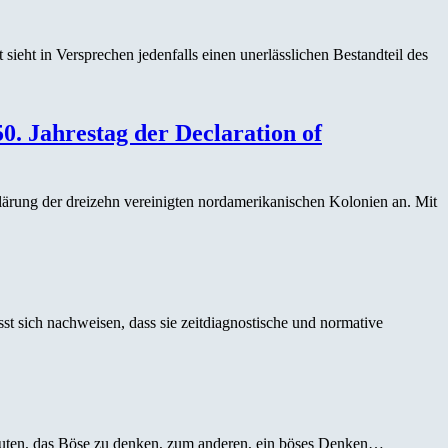
ieht in Versprechen jedenfalls einen unerlässlichen Bestandteil des
0. Jahrestag der Declaration of
lärung der dreizehn vereinigten nordamerikanischen Kolonien an. Mit
t sich nachweisen, dass sie zeitdiagnostische und normative
deuten, das Böse zu denken, zum anderen, ein böses Denken…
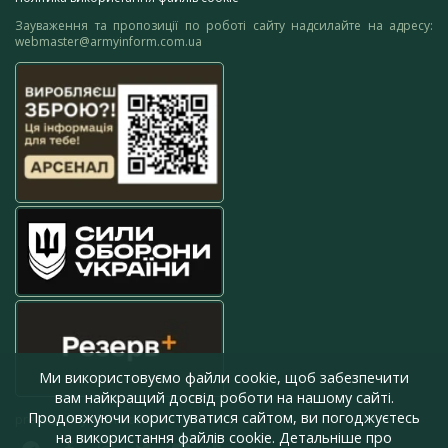
Зауваження та пропозиції по роботі сайту надсилайте на адресу:
webmaster@armyinform.com.ua
Ми використовуємо файли cookie, щоб забезпечити
вам найкращий досвід роботи на нашому сайті.
Продовжуючи користуватися сайтом, ви погоджуєтесь
press@armyinform.com.ua
на використання файлів cookie. Детальніше про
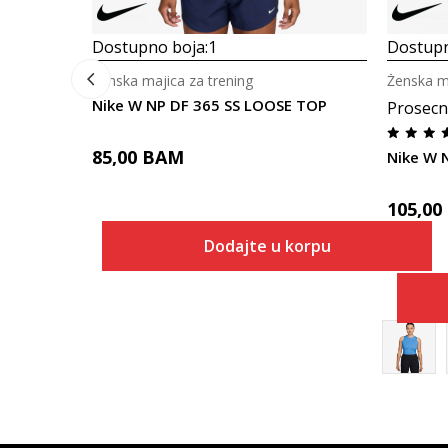
Dostupno boja:
1
Dostupn
Ženska majica za trening
Ženska ma
Nike W NP DF 365 SS LOOSE TOP
Prosecn
85,00
BAM
Nike W 
105,00
Dodajte u korpu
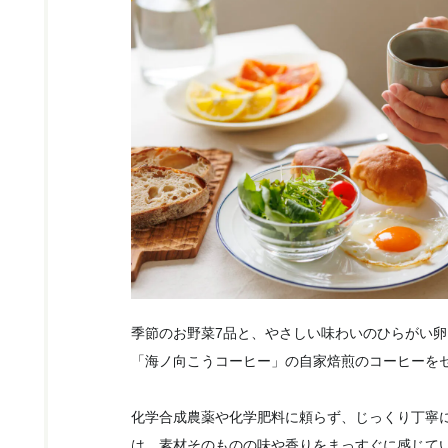
季節のお野菜7品と、やさしい味わいのひらがい
「海ノ向こうコーヒー」の自家焙煎のコーヒーを
化学合成農薬や化学肥料に頼らず、じっくり丁寧
は、素材そのものの味や香りをまっすぐに感じて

— Your goal —
From the entries above, select each line containing the string "armyinform".

— Finished task —
webmaster@armyinform.com.ua
press@armyinform.com.ua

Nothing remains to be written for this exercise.